• [Exercise]: In the entries below, begin at the line with "Envío gratis(Pedidos ≥ S/299.00)" and stop after the line with "11 dic 2025"; output those lines exactly and omit the pictures.

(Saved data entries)
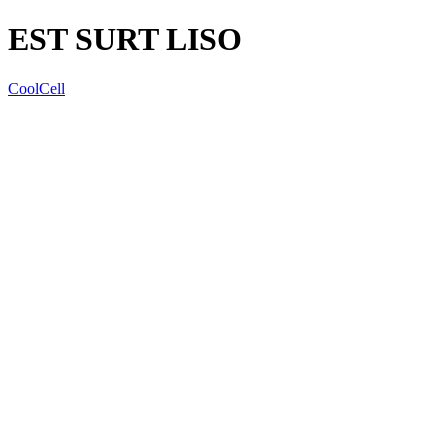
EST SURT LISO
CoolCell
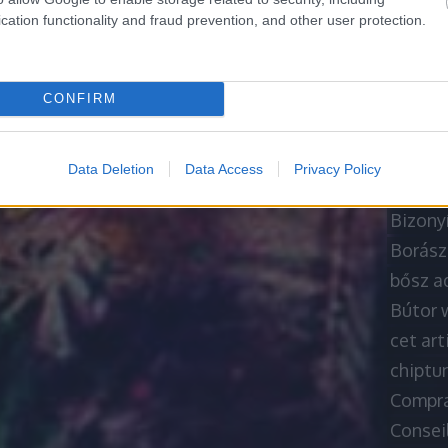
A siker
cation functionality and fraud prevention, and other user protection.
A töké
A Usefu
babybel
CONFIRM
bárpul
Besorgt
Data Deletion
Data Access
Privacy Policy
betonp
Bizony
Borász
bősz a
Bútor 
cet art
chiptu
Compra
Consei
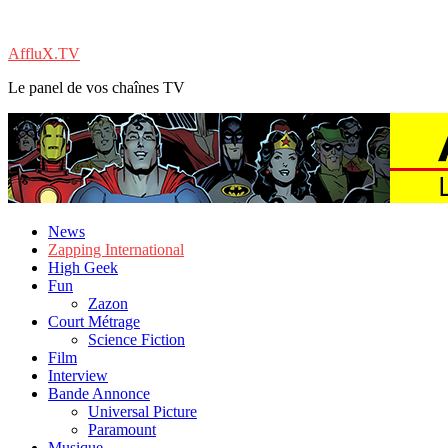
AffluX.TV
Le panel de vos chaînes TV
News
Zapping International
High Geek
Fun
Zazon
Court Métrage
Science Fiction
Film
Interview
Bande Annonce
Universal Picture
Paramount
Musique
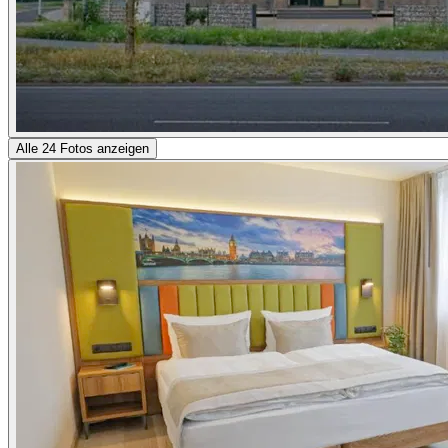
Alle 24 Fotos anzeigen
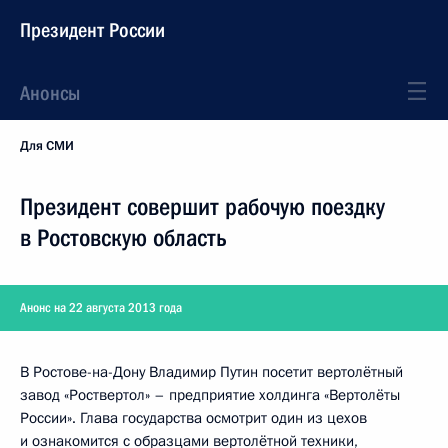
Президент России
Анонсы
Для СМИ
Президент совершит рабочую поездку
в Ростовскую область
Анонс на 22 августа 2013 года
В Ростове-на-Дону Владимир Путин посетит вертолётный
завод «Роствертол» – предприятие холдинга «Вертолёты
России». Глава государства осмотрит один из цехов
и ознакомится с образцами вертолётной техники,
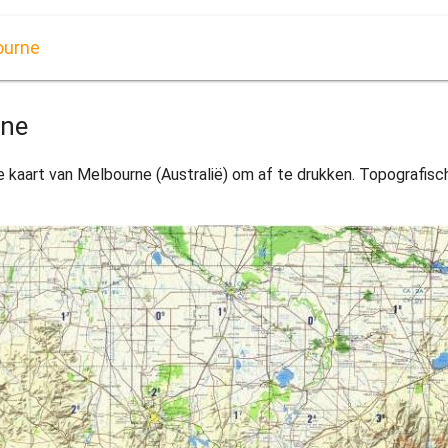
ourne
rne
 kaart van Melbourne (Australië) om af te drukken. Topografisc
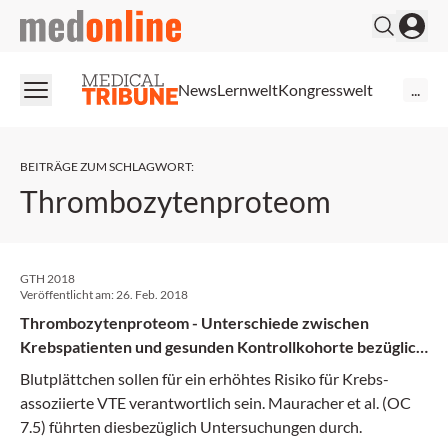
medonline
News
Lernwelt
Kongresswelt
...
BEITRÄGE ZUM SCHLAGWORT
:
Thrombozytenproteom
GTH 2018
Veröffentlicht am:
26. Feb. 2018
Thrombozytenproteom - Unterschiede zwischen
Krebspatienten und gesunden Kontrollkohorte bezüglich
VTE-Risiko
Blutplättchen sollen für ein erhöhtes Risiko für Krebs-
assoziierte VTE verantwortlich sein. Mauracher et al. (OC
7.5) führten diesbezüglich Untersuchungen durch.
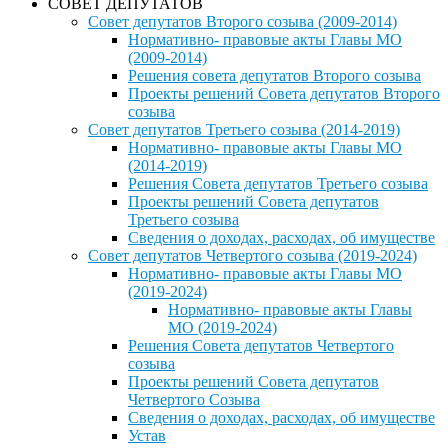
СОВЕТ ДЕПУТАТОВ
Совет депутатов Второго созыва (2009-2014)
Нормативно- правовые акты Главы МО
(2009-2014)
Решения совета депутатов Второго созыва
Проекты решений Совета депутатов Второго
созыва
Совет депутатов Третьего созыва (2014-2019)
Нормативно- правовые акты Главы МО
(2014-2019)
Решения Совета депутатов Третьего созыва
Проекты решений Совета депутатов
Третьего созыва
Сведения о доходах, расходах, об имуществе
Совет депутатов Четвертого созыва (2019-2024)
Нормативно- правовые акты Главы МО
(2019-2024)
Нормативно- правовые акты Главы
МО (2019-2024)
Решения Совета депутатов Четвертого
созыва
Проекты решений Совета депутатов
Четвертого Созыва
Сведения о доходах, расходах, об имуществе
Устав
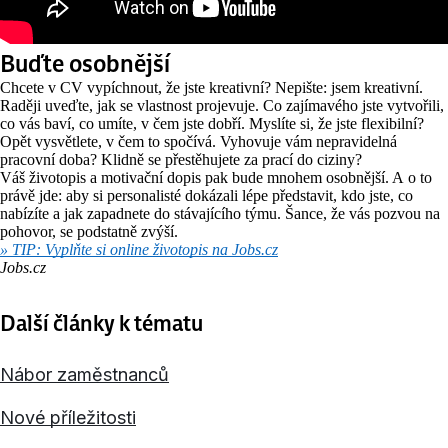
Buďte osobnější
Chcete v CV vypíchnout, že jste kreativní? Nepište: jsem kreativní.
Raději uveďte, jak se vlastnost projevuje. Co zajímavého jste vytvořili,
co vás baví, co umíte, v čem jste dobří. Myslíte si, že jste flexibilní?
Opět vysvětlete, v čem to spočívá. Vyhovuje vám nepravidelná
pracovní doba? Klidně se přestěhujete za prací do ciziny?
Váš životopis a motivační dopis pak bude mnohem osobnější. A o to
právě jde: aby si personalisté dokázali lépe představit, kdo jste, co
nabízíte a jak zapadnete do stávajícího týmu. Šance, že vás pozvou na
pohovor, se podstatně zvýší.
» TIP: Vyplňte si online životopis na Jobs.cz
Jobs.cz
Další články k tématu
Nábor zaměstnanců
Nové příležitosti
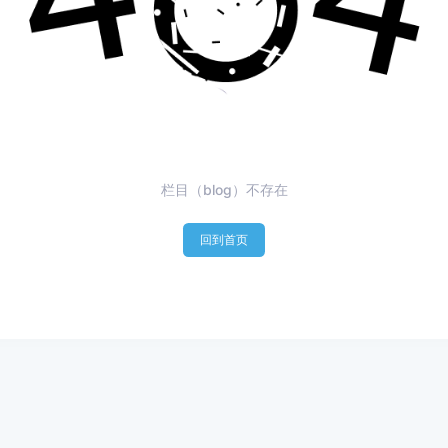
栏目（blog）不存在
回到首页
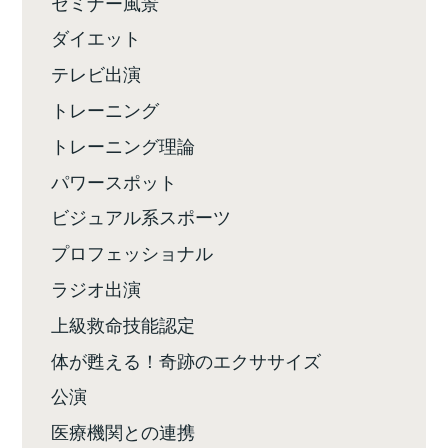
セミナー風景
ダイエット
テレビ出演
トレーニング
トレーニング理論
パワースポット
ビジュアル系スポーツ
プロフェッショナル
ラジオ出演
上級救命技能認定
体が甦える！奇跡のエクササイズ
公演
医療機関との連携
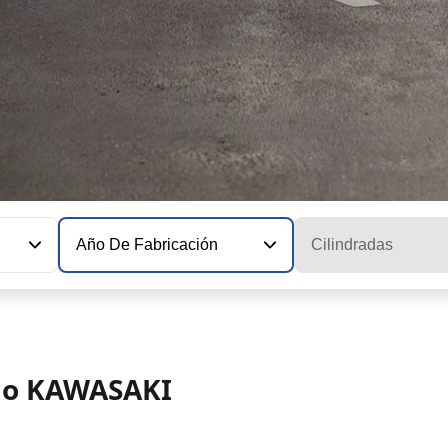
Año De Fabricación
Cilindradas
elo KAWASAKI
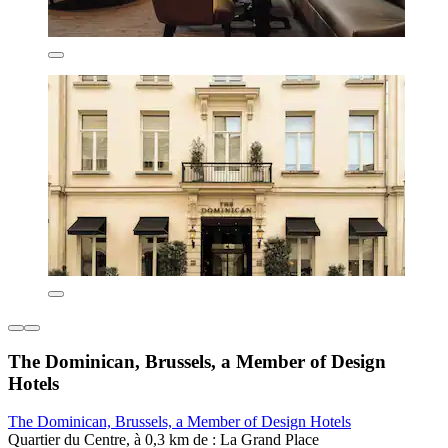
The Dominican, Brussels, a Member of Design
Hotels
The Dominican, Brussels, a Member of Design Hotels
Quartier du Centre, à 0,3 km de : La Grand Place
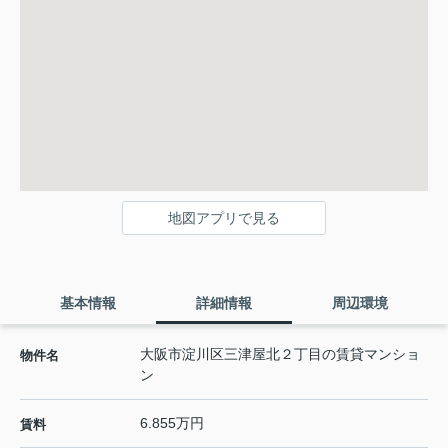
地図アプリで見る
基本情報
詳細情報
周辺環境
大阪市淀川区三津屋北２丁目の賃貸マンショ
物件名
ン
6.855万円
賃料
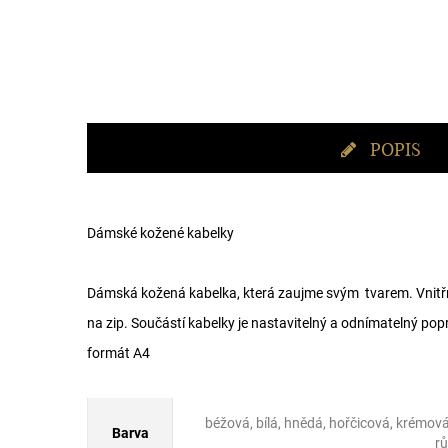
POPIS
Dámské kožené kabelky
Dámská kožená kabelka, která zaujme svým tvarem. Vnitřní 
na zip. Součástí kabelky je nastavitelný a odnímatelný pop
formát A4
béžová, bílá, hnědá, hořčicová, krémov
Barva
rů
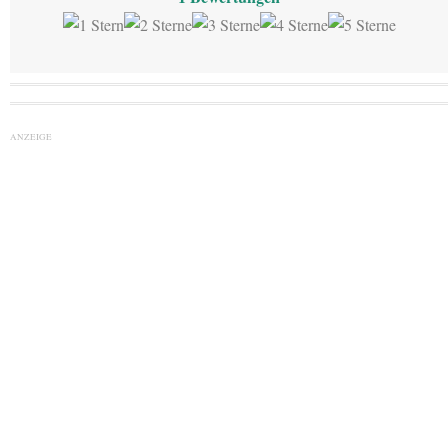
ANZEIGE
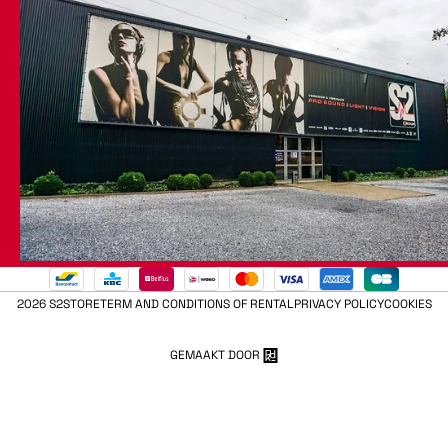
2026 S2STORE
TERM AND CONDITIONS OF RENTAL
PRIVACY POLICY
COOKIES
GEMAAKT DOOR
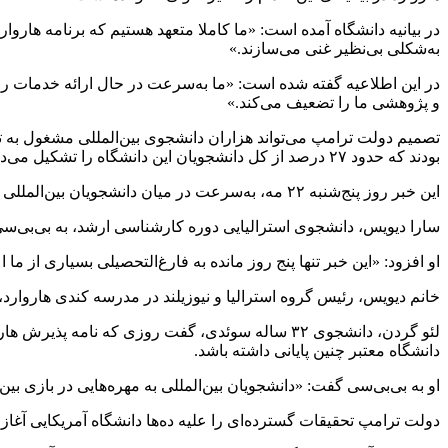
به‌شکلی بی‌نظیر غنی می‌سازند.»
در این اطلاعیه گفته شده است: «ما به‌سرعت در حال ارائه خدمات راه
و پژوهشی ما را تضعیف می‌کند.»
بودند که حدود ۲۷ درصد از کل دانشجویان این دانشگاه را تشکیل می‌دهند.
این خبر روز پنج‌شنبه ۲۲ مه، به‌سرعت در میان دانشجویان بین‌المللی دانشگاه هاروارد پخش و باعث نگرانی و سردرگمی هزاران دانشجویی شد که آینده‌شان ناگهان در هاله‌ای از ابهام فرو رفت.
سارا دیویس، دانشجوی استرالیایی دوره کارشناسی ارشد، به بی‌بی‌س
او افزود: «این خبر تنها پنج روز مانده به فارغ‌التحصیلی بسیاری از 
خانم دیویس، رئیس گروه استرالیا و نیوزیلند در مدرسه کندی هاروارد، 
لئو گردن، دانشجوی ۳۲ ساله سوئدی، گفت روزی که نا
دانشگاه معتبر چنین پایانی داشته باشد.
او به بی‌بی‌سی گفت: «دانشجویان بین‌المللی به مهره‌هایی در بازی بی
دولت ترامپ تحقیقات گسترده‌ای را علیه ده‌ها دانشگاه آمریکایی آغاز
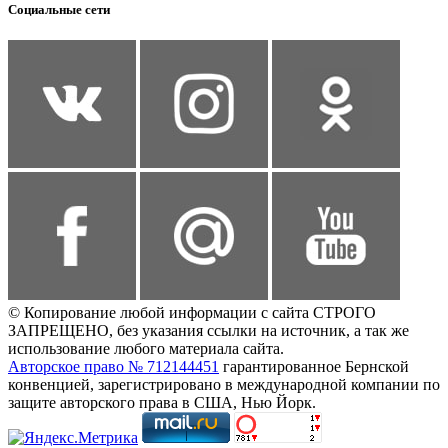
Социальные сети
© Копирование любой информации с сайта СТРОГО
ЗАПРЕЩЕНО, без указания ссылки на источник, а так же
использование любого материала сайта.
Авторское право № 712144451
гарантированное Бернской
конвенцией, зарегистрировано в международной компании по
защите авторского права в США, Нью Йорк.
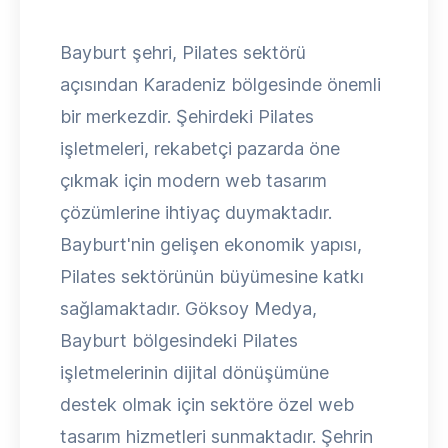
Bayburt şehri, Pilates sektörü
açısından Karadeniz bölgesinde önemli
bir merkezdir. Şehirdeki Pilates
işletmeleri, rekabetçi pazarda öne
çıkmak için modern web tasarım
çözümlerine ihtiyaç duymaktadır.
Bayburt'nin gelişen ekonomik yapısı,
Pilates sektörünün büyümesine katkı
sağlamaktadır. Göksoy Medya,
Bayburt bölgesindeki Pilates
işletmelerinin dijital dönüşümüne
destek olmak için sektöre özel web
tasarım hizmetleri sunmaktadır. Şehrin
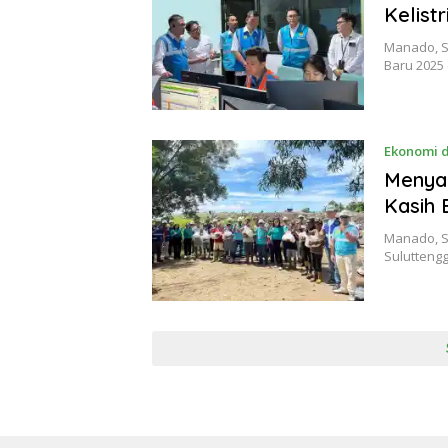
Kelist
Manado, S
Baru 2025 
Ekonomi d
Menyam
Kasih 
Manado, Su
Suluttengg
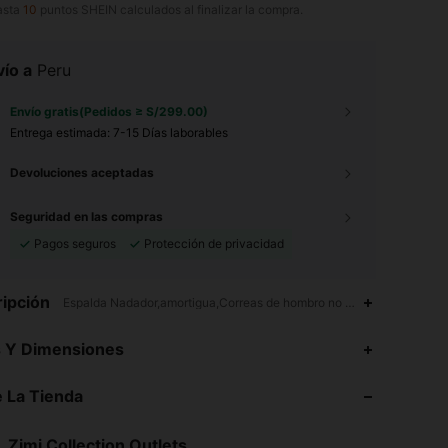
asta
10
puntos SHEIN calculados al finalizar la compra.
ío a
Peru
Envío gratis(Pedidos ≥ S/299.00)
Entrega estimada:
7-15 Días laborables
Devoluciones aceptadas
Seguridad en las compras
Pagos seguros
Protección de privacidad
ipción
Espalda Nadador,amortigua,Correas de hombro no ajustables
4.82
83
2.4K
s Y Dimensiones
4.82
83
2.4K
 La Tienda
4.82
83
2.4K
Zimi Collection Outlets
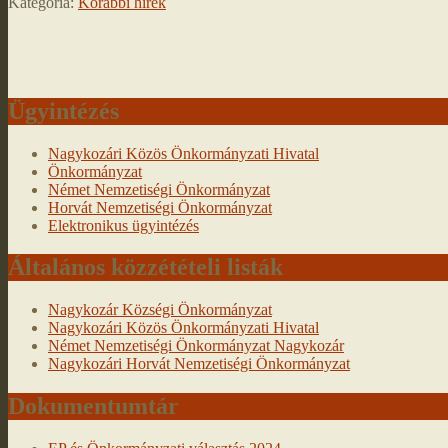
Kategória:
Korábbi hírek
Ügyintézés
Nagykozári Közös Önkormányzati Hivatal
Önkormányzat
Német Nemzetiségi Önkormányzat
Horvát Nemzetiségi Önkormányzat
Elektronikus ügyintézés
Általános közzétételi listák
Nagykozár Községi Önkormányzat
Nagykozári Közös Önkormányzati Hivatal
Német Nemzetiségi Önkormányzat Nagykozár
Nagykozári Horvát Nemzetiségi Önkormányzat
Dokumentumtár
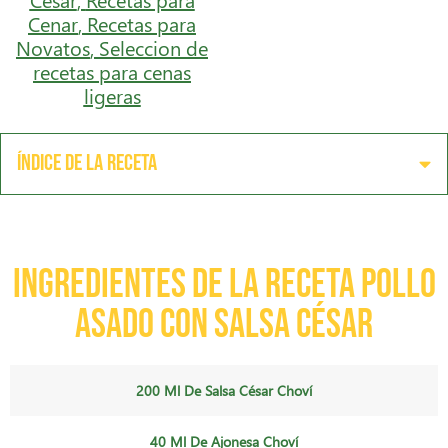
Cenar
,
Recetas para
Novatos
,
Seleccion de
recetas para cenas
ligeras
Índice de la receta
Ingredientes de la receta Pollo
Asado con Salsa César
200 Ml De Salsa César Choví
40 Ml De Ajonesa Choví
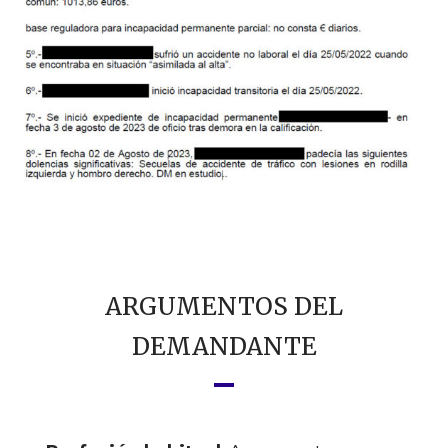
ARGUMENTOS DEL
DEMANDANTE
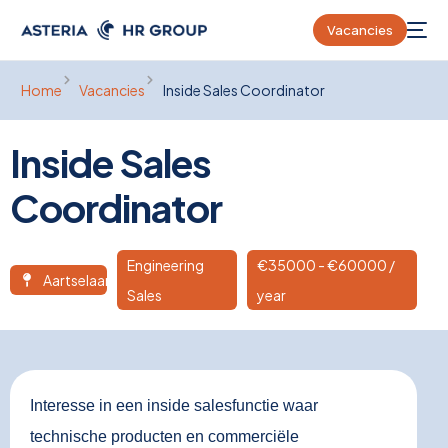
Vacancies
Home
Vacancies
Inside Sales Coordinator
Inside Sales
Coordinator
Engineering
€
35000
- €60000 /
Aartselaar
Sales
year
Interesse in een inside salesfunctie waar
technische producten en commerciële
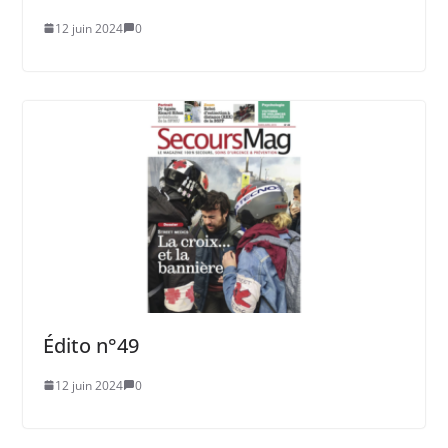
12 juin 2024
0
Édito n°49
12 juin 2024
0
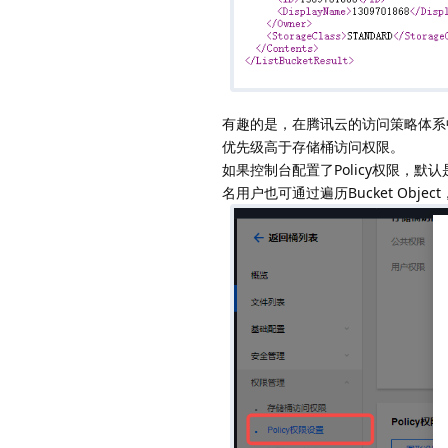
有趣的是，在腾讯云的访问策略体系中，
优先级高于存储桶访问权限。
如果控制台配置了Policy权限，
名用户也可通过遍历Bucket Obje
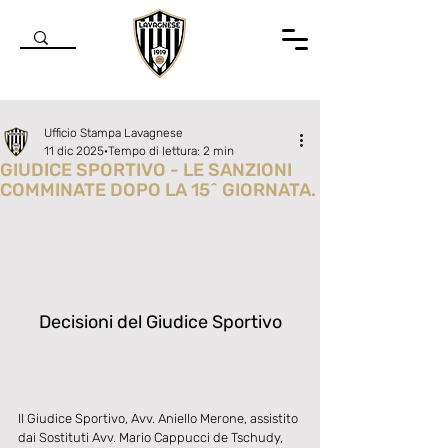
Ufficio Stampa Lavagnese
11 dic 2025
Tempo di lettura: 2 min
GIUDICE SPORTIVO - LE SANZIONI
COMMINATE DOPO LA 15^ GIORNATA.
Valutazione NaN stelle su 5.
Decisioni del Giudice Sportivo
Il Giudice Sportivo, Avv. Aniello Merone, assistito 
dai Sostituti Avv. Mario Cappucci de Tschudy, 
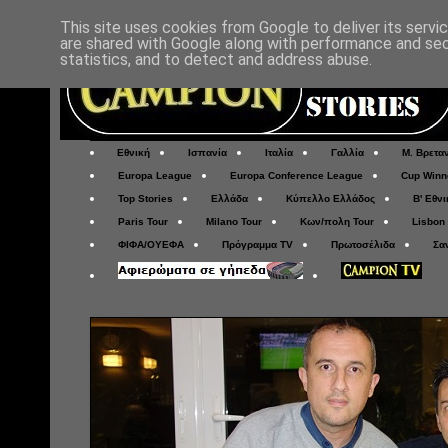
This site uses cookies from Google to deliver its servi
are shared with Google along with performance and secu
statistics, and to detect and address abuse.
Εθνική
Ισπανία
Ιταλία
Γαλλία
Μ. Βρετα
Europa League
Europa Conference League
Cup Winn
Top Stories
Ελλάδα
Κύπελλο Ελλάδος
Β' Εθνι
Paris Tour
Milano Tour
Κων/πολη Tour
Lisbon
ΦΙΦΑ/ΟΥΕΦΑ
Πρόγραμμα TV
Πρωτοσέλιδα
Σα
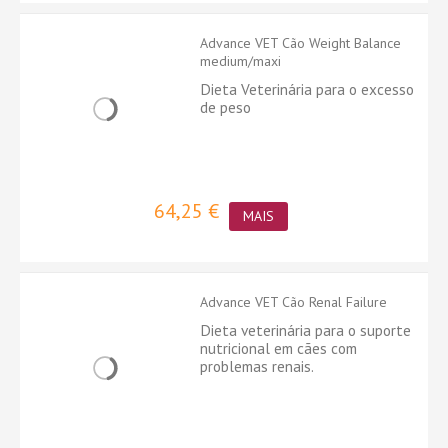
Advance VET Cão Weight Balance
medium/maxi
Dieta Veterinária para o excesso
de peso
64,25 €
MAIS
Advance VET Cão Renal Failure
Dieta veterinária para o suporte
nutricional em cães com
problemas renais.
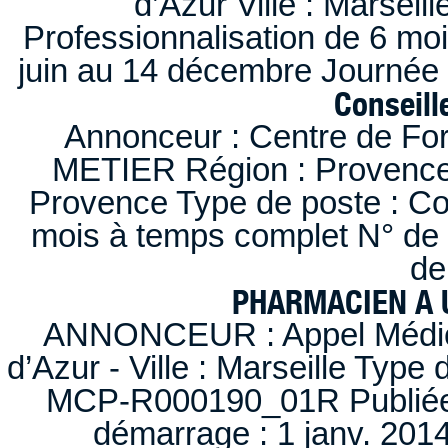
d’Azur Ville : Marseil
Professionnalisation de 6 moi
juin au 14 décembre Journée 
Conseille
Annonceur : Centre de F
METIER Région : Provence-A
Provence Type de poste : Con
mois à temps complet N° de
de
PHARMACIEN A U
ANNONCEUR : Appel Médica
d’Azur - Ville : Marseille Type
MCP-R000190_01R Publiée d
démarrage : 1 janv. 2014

• [Result for this exercise]:
Envío gratis(Pedidos ≥ S/299.00)
Entrega estimada:
7-15 Días laborables
Devoluciones aceptadas
Seguridad en las compras
Pagos seguros
Protección de privacidad
ipción
Espalda Nadador,amortigua,Correas de hombro no ajustables
4.82
83
2.4K
s Y Dimensiones
4.82
83
2.4K
 La Tienda
4.82
83
2.4K
Zimi Collection Outlets
Kategória:
Korábbi hírek
Ügyintézés
Nagykozári Közös Önkormányzati Hivatal
Önkormányzat
Német Nemzetiségi Önkormányzat
Horvát Nemzetiségi Önkormányzat
Elektronikus ügyintézés
Általános közzétételi listák
Nagykozár Községi Önkormányzat
Nagykozári Közös Önkormányzati Hivatal
Német Nemzetiségi Önkormányzat Nagykozár
Nagykozári Horvát Nemzetiségi Önkormányzat
Dokumentumtár
Cenar
,
Recetas para
Novatos
,
Seleccion de
recetas para cenas
ligeras
Índice de la receta
Ingredientes de la receta Pollo
Asado con Salsa César
200 Ml De Salsa César Choví
40 Ml De Ajonesa Choví
ARGUMENTOS DEL
DEMANDANTE
Vacancies
Home
Vacancies
Inside Sales Coordinator
Inside Sales
Coordinator
Engineering
€
35000
- €60000 /
Aartselaar
Sales
year
Interesse in een inside salesfunctie waar
technische producten en commerciële
12 juin 2024
0
Édito n°49
12 juin 2024
0
有趣的是，在腾讯云的访问策略体系中，
优先级高于存储桶访问权限。
如果控制台配置了Policy权限，
名用户也可通过遍历Bucket Obje
Ufficio Stampa Lavagnese
11 dic 2025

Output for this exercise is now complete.